100 years after first splitting the atom in a milestone of nuclear physics, the work and life of Manchester alumnus and Nobel Prize recipient Ernest Rutherford will be celebrated with the opening of a new exhibition.
The new guided tour of one of the University’s most significant scientific spots is set to offer visitors unprecedented access to the laboratories where this ground-breaking discovery was made.
One of the University’s Heritage Heroes, Rutherford began his scientific research in Canada, developing theories which would lead to him being awarded the Nobel Prize in Chemistry in 1908. Often called the father of nuclear physics, his work led to the discoveries of the now well-known concepts of radioactivity, such as half-life and the different varieties of radiation.
Following his relocation to Manchester in 1907, he began work on his hypothesis of atom structure, revealing the small nucleus at the centre containing charge, which would be confirmed by the infamous ‘splitting’.
The 1917 experiment that resulted in the split involved an artificial nuclear reaction – the first of its kind – between helium and radioactive alpha particles, and also led Rutherford to discover the proton, the subatomic particle which carries the atom’s positive charge.
This discovery has been credited by Professor Sean Freeman of the university’s nuclear physics department as having “created the modern field of nuclear physics right here in Manchester”.
The pop-up exhibition, entitled “Rutherford’s Manchester: the birthplace of nuclear physics”, will take place in the Rutherford Building. In the Rutherford Room, which was once the private research room of its namesake and still contains his original laboratory bench, visitors will hear about the history of advancements in science and computing made at the university by its more than 20 Nobel laureates in science, and learn more about Rutherford’s life and the impact of his work. A current science PhD student will guide visitors through the exhibition, which features replica scientific equipment, interpretation panels and archive photographs. Today the Rutherford building is home to university administration, meaning that this guided tour offers its attendees a unique opportunity to step inside one of the university’s most historic sites.
Although one of the most famous, Rutherford worked here alongside other researchers who made significant contributions to the field of nuclear physics — the Geiger counter, a device for measuring radiation, was co-invented in Manchester by Hans Geiger.
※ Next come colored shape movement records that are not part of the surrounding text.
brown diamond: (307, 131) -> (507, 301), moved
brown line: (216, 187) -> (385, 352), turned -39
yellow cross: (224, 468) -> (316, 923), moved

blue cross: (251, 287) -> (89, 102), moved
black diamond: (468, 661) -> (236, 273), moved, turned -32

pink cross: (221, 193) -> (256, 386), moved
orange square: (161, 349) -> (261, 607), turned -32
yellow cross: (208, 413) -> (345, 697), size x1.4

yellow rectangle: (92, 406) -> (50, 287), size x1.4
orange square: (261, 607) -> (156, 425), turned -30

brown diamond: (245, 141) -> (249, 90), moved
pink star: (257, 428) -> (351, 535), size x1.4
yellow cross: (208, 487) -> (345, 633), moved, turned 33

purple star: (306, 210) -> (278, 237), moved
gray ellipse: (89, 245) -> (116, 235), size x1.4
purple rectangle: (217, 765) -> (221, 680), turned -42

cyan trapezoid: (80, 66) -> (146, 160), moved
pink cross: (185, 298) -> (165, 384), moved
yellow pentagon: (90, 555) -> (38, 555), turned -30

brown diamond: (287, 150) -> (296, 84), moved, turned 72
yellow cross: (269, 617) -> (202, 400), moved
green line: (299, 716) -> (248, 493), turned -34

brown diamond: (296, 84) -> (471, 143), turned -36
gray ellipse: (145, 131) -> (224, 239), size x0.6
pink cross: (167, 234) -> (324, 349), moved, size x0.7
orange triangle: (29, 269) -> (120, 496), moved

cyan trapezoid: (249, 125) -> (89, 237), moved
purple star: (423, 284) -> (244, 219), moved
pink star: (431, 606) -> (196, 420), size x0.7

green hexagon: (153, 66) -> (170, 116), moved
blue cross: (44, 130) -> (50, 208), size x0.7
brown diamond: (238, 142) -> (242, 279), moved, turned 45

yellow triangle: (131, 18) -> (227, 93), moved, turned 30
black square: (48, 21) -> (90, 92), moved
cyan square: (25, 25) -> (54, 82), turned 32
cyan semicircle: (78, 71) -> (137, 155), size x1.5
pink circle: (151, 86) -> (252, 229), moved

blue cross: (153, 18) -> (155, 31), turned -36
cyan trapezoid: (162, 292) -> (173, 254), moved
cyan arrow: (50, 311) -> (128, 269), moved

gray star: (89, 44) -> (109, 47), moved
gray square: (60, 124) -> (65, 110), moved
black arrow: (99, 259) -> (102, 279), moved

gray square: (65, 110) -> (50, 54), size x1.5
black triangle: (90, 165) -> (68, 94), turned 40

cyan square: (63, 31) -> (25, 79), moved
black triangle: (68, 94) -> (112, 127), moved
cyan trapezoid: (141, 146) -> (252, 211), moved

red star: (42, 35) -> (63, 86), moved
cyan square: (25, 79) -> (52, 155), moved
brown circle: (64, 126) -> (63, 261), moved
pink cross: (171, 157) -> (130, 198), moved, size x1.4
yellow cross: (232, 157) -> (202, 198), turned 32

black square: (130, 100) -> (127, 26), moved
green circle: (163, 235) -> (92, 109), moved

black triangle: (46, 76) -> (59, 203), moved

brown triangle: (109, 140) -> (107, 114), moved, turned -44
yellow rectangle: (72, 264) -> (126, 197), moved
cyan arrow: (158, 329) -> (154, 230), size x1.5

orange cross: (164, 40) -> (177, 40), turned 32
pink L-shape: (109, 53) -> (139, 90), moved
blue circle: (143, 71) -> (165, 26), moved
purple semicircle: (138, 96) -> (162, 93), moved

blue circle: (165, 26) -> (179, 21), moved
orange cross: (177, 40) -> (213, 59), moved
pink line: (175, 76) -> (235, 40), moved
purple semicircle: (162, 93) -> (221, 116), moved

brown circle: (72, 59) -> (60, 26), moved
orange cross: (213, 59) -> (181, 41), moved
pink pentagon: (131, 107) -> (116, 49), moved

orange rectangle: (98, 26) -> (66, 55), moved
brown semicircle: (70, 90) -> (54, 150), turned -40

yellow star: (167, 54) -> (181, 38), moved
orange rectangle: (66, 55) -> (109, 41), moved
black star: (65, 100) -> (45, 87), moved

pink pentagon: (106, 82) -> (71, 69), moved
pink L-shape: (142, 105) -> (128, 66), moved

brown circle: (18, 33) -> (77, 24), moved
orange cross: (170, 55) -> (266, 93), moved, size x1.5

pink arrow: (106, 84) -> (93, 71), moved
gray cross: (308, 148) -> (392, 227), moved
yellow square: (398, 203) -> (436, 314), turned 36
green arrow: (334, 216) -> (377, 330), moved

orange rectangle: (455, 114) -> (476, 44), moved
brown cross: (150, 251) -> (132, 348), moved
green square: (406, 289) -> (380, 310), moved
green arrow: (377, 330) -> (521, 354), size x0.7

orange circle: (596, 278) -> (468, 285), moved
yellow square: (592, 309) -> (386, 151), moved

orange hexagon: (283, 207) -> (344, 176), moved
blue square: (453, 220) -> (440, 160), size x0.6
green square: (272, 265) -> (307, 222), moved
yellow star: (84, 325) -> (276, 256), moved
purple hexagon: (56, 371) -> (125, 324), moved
Later on, another Manchester researcher would discover another of the essential component parts of the atom — James Chadwick, whose research would form the foundation for the construction of the American atomic bombs which would end the Second World War, discovered the neutron in 1932.
Following its inaugural viewing last week, guided visits to the Rutherford Room will be held monthly (with the exception of January), and a place can be booked through the university’s history and heritage website.
The centenary of Rutherford’s breakthrough has also been marked this year with the announcement of a government fund of £100 million, intended to entice international scientists to travel to the UK to conduct research.
Speaking at the scheme’s launch in July, Universities and Science Minister Jo Johnson spoke of Rutherford as “one of our most distinguished scientists,” going on to stress the value of the work carried out in the UK by talented immigrant researchers, such as Rutherford himself.
“The Prime Minister has made clear she wants us to be a country that attracts the brightest and best minds,” Johnson added. “Rutherford and his immense contributions to science exemplify our vision of a Britain that is open to the best minds and ideas in the world, and stands at the forefront of global collective endeavours to understand, and to improve, the world in which we live.”